This is a wonderfully written piece recommended to me by a very very dear friend from Ghana.

It is about the simple fact that water makes a woman feel more beautiful.

Reference to this story: http://www.charitywater.org

 

Driving down a bumpy road in the middle of Northern Uganda, we were kicking up dust as we headed into the rural countryside. I was traveling with teams from two other non-profit organizations to evaluate the work of our shared local partner, Joy Drilling, who was drilling wells and training communities in sanitation and hygiene. Before piling in, I made a last minute decision to jump into the truck’s flatbed. The Ugandan drilling crew looked stunned that I’d do such a thing, but I didn’t care. I was happy to suffer a little dust for the view.

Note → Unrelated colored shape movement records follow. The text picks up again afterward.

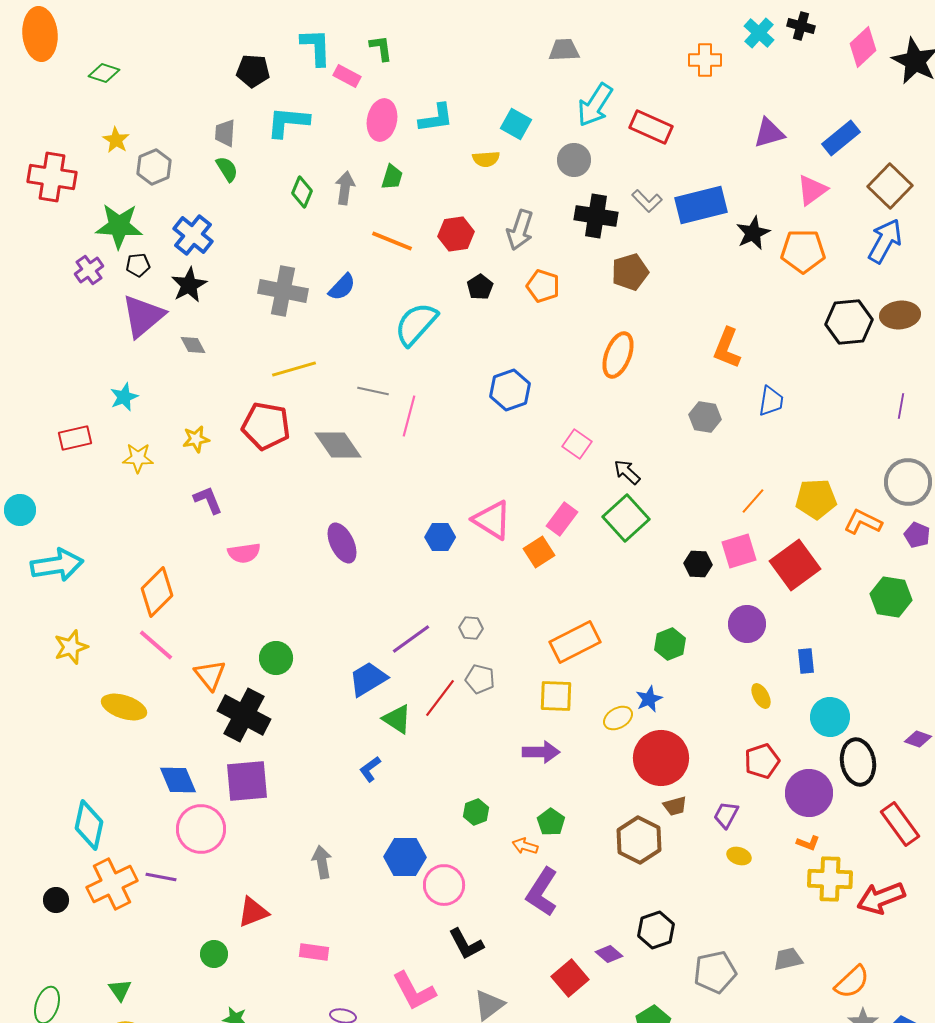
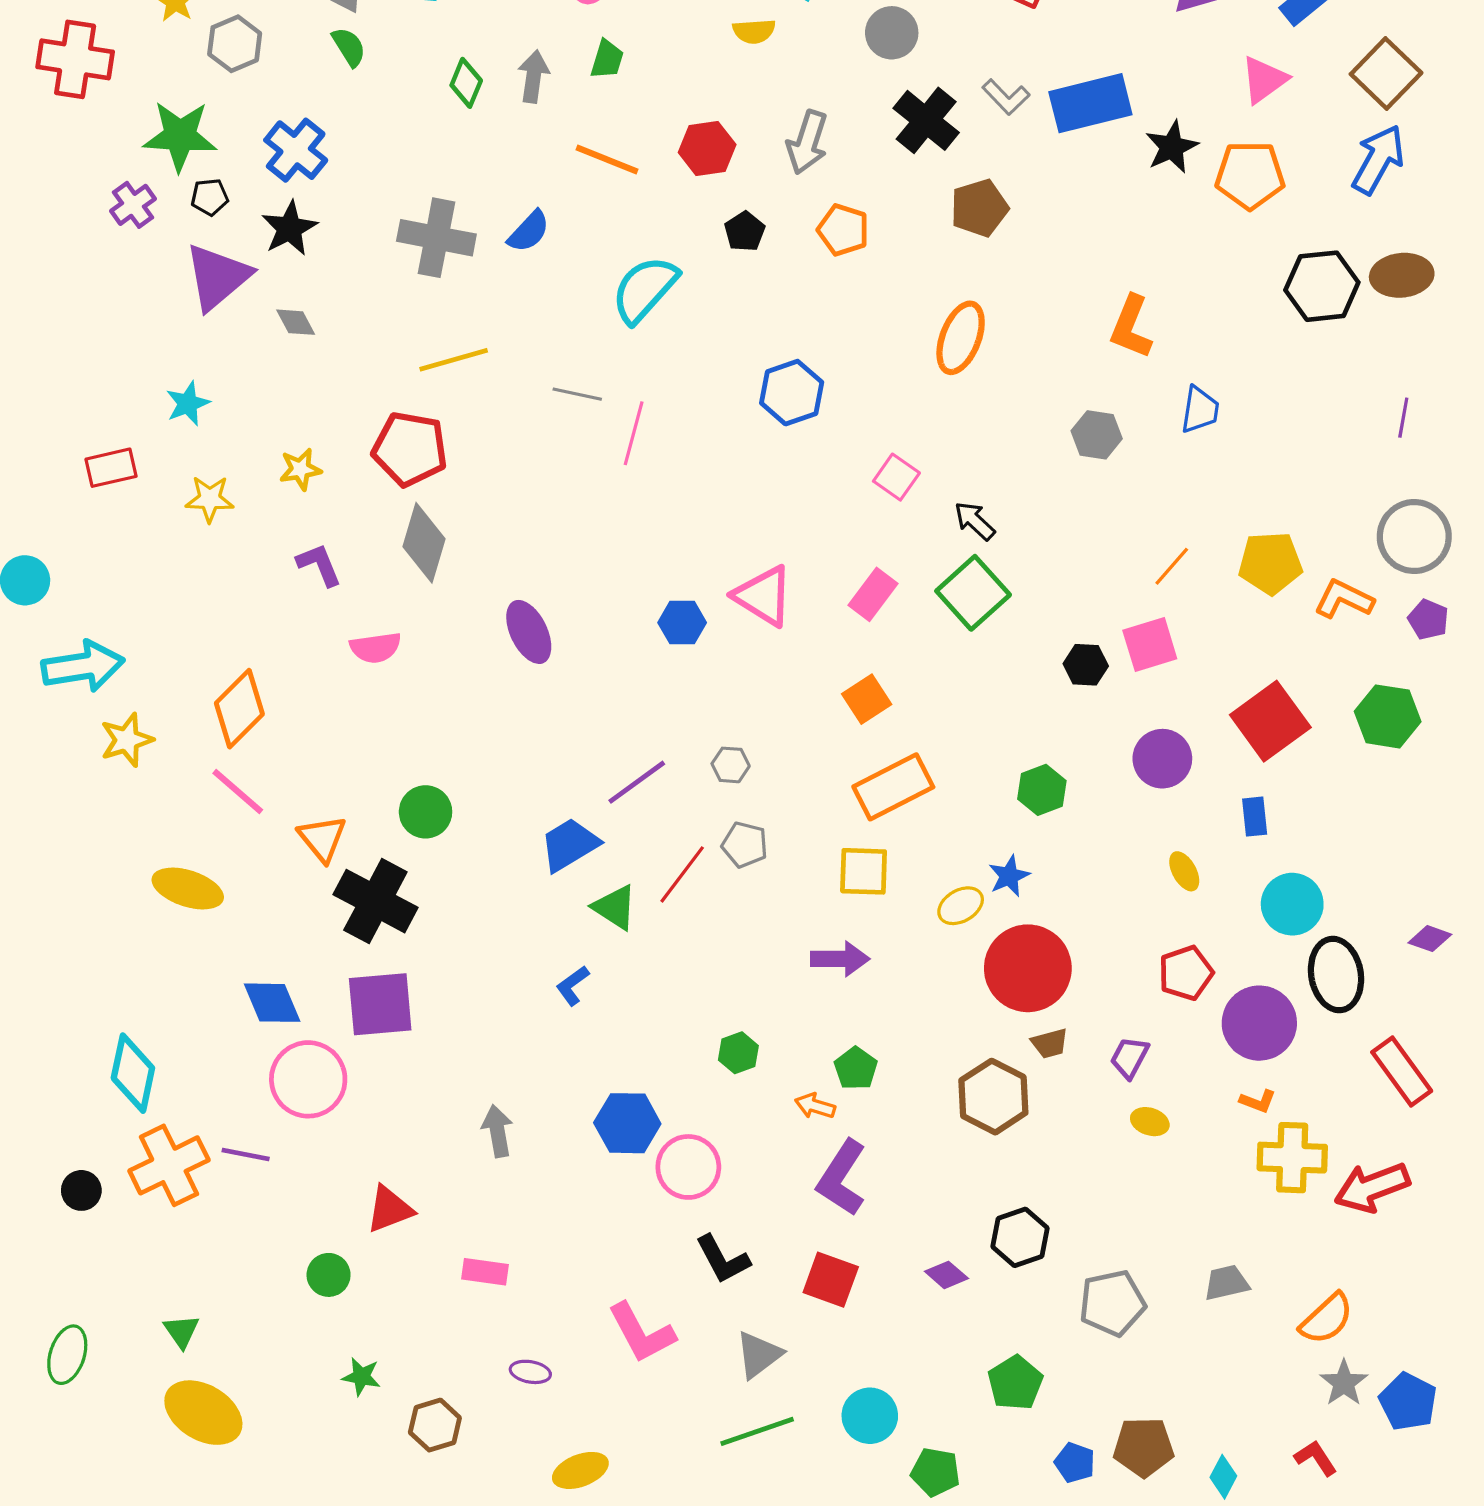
black cross: (596, 216) -> (926, 120), turned 30
gray diamond: (338, 445) -> (424, 543), moved, turned 51
orange square: (539, 552) -> (867, 699), moved
red square: (795, 565) -> (1270, 721), moved
yellow star: (71, 647) -> (127, 740), moved
red square: (570, 978) -> (831, 1280), moved, turned -30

I have a pretty incredible job. As charity: water’s Water Project Manager, I travel to some of the most desperate places on earth in search of clean water. And while the landscape changes, there’s always one thing that remains the same: the women are always walking. Whether I’m trekking the mountains of Haiti, taking cover from a rainstorm in rural Liberia, or tramping through the jungles of Central African Republic, the women are always carrying water.

Helen Apio

From my vantage point in the truck, I watch women gather up their children and move to the edge of the road to let us pass. Their feet are gnarled and calloused: a result of thousands of miles walked barefoot over rocks and mud. With babies strapped to their backs, their brightly colored skirts sway and their knees quiver and brace under the weight of water and children. Most balance pails on their heads, while some grip 80 pounds of water with sweaty palms, a bright yellow 5-gallon Jerry Can in each hand.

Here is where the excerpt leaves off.